Cura del corpoCorpo a rischio

  • Al corpo vengono spesso dedicate meno attenzioni che al viso. Anche il corpo però, invecchia, seppur più lentamente rispetto al viso.
  • A peggiorare la situazione ci sono poi stress, “disattenzioni” alimentari, inquinamento, che alterano l’equilibrio idrico dell’epidermide, compromettono il normale flusso sebaceo impoveriscono il film idrolipidico. Anche la silhouette, dunque, merita aiuti cosmetici di prim’ordine.

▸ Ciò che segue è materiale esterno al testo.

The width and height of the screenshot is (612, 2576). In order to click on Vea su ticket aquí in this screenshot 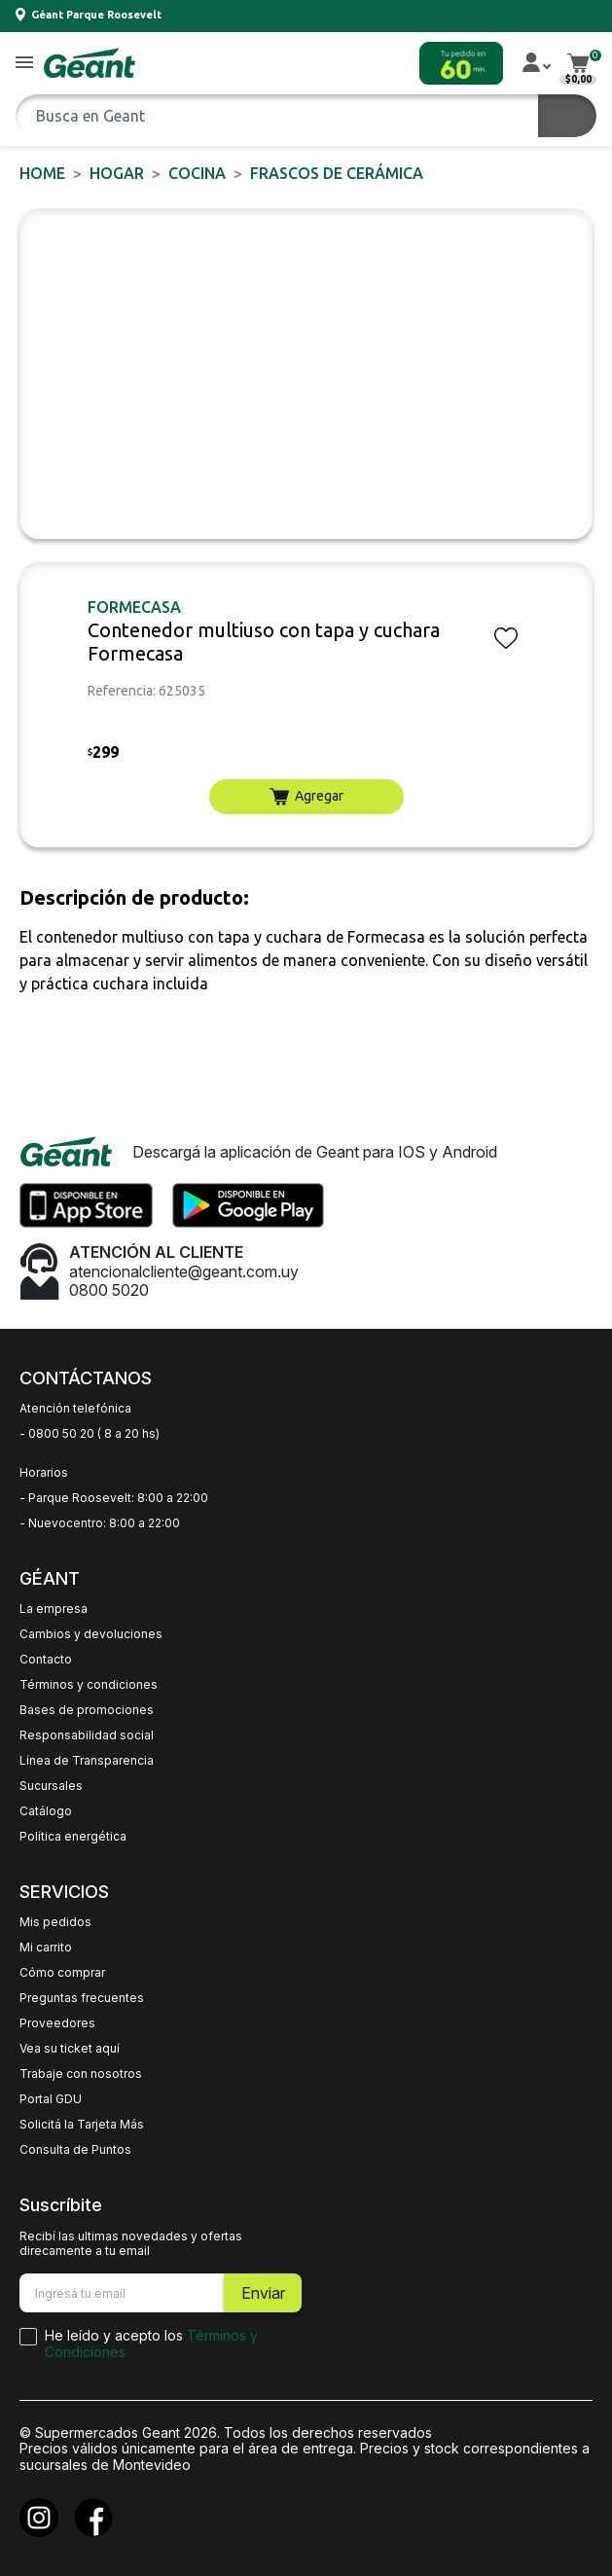 , I will do `click(69, 2049)`.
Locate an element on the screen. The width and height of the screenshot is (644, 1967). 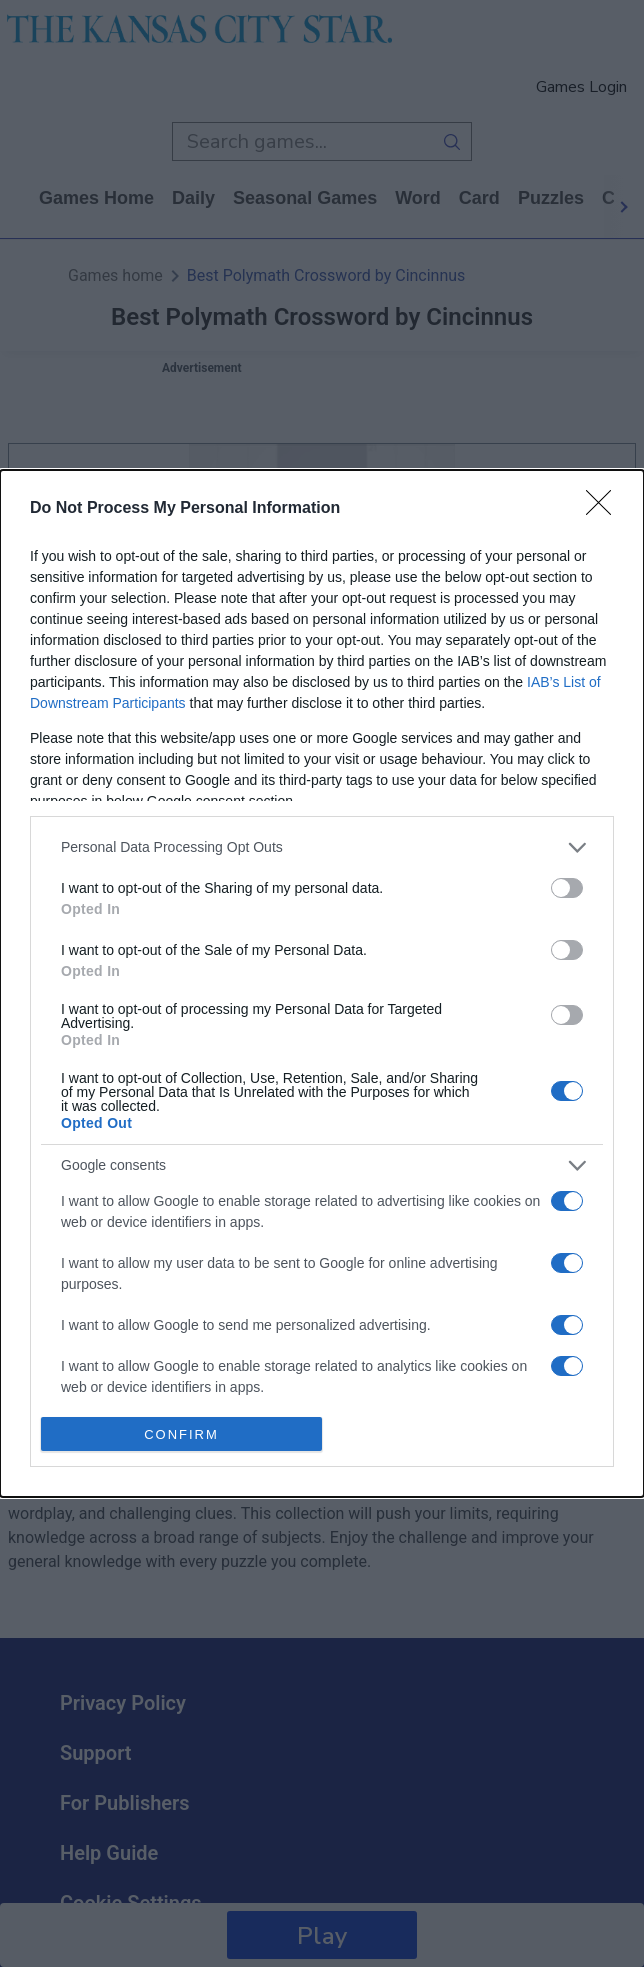 [listitem] is located at coordinates (322, 847).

Interventi più decisi per tutta la pelle

La pelle del corpo può contare su un numero inferiore di ghiandole sebacee rispetto a quella del viso. Il che si traduce in un ridotto apporto di sostanze grasse protettive. D’obbligo, quindi mettere in atto una strategia mirata e costatante, a base di cosmetici “dissetanti”

IL BAGNO

La doccia tutti i giorni, il bagno almeno una volta a settimana. I benefici sono innumerevoli. La mente si rilassa, la muscolatura si distende. Ma soprattutto, l’acqua del bagno può rivelarsi un veicolo di principi attivi estremamente benefici. Attraverso un processo osmotico, infatti, viene favorito l’assorbimento, da parte dei tessuti, delle sostanze disciolte in acqua, perciò sono molto adatti gli oli essenziali idratanti ed emollienti. L’importante è non restare in vasca più di 15 min e regolare la temperatura dell’acqua in modo che non superi i 37°.

IL PEELING

L’esfoliazione degli strati più superficiali di pelle va ripetuta ogni 10 giorni. Quale che sia la formulazione scelta (con alfaidrossiacidi che esfoliano per azione chimica, o con microgranuli, per un esfoliazione meccanica), il consiglio è di insistere su ginocchia e gomiti, che appaiono solitamente più scuri a causa di un ispessimento dello strato della pelle.

L’IDRATAZIOINE

Il momento migliore per idratare il corpo è dopo aver effettuato il peeling: i pori cutanei sono dilatati e i principi attivi contenuti nel cosmetico “dissetante” penetrano con maggiore facilità e più in profondità. Ciò non toglie che crema, fluido o gel vadano massaggiati su braccia, gambe e company tutti i giorni, preferibilmente al mattino.